OffTopic, but I'll respond: There's a system for that may interest you: ThePrevayler is an in-memory alternative to using databases (written in Java). It has some benefits and some drawbacks. Be warned that the author of the project tends to make rather sweeping claims; take it with a grain of salt. I like the system, but I don't believe it's right for everything; specifically it doesn't seem scaleable. If salability isn't critical in your project, it may be just what you're looking for. -- MatthewHall?
"If salability isn't critical in your project"? Is that a FreudianSlip?? :-)
I really think this point of view is wrong, but I suppose that is why they call it extreme programming. The CompositePattern is very simple to implement. Using it is much easier than replicating the same protocol (and possibly implementation) on two distinct classes (i.e. the node and the leaf). If you do indeed have a requirement that calls for nodes and leaves that support the same interface - say the Rules and Rulesets of a Business Workflow Engine - it is much easier, requires less code, and is easier to update/maintain (i.e. you don't need to identically modify duplicate code) if when simply uses the CompositePattern when it is called for.

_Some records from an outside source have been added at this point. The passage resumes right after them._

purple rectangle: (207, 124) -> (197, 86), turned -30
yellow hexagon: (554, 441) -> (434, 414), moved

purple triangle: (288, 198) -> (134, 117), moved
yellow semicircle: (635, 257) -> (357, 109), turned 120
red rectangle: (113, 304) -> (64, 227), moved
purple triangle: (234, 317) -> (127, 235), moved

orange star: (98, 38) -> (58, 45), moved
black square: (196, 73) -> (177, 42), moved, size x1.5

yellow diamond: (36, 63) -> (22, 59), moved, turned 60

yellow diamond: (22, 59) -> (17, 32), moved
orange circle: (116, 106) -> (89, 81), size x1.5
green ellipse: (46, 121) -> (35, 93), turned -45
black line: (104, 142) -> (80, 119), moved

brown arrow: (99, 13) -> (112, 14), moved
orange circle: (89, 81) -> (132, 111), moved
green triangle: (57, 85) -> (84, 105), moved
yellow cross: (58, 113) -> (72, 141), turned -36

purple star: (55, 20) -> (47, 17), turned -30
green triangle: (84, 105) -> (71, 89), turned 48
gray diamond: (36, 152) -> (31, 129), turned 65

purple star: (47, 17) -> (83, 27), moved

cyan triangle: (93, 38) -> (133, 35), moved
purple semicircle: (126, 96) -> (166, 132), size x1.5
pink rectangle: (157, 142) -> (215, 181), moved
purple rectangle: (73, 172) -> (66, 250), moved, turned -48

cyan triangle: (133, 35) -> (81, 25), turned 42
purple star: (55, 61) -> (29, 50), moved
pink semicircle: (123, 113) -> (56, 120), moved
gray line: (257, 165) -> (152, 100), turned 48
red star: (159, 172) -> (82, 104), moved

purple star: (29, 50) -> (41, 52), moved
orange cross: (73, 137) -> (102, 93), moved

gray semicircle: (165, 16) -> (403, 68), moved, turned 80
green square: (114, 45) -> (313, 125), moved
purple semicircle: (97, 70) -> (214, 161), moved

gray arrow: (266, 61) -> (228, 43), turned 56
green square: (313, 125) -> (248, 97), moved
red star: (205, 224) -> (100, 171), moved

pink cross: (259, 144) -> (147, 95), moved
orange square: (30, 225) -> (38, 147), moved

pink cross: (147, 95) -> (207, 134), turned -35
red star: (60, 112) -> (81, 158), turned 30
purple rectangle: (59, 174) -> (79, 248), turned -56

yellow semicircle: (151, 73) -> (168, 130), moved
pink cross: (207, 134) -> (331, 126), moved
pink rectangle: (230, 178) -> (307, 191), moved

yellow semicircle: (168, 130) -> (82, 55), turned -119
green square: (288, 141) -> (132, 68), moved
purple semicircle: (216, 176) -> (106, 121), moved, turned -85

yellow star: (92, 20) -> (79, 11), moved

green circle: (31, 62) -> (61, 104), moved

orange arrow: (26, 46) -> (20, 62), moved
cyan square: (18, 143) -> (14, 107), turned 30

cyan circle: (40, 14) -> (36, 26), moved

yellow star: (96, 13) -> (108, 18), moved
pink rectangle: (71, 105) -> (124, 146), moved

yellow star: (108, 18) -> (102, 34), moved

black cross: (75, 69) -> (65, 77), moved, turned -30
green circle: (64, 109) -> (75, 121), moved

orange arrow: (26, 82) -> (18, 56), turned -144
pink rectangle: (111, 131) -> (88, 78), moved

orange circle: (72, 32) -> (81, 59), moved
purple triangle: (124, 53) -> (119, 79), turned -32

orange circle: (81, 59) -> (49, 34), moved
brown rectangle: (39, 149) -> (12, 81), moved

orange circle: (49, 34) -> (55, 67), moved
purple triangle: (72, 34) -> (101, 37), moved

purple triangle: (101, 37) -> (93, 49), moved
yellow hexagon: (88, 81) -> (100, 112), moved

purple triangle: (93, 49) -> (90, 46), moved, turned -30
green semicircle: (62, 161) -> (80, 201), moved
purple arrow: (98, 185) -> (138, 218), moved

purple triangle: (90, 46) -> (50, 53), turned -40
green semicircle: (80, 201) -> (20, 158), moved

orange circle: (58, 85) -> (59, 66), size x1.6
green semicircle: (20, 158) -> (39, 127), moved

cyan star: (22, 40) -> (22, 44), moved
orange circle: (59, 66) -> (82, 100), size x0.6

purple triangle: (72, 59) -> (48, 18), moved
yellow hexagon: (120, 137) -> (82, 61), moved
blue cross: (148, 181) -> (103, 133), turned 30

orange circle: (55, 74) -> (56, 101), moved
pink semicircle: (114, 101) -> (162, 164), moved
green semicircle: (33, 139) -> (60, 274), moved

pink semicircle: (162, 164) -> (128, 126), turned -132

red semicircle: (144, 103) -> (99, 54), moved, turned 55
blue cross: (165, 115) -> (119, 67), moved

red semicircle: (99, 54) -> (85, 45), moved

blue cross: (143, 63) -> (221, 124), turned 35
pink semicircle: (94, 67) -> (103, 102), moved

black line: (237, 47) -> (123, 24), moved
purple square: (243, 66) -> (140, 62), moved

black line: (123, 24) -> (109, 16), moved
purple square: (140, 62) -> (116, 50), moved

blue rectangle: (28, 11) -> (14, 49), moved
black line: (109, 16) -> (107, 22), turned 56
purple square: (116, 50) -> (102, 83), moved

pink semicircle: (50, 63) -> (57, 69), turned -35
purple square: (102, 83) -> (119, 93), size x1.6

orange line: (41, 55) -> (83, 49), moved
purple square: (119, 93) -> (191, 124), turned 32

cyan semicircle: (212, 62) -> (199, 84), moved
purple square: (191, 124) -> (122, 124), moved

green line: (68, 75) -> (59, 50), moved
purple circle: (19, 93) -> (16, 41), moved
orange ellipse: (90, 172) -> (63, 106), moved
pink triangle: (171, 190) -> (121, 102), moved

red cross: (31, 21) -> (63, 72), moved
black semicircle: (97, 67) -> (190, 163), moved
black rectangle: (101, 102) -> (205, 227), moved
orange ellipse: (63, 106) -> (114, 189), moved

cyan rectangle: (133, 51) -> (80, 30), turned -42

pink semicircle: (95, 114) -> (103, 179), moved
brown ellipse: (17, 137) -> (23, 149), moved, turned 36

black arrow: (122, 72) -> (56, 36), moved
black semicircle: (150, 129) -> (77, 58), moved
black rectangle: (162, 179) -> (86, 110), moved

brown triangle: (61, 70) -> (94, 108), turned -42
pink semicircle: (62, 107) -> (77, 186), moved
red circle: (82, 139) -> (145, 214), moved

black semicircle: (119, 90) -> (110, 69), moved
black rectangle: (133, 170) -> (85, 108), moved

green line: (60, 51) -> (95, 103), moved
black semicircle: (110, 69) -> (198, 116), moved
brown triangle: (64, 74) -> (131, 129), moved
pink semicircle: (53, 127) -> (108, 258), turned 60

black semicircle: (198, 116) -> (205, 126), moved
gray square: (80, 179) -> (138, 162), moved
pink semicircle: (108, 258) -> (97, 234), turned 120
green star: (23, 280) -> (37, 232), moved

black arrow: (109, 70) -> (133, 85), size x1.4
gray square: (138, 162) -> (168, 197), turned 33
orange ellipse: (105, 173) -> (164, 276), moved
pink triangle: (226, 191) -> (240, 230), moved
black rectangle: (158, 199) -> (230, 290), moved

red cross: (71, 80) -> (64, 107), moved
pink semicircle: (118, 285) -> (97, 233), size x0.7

Do you find that taking such full advantage of your own knowledge means that people less knowledgeable than yourself find your code hard to work on? Because they need to rediscover each wheel you use that they don't already know? A ThreeStarPattern? that is used often might repay the reader for the investment they have to make to understand it. Used only once, not a chance. -- BenAveling
I don't find ThreeStarPatterns? to have wide circulation, but when they come up, it tends to intimidate the less competent programmers. An example: I had a bunch of records, and the client wanted them sorted and indented according to various properties of the records, with group headers and footers at each level of the hierarchy. But there was to be flexibility what the levels of the hierarchy represented. I instantly saw that "LevelOfHierarchy" was a useful abstraction. It was the simplest thing that actually served all the requirements. Plug a few configured hierarchy levels together, give it a record set, and watch the report pop out the other end. Other things, though simpler, would only mostly work. But the PerlLanguage code made the other programmer go balistic. The best I could interpret him was that he was afraid of not understanding.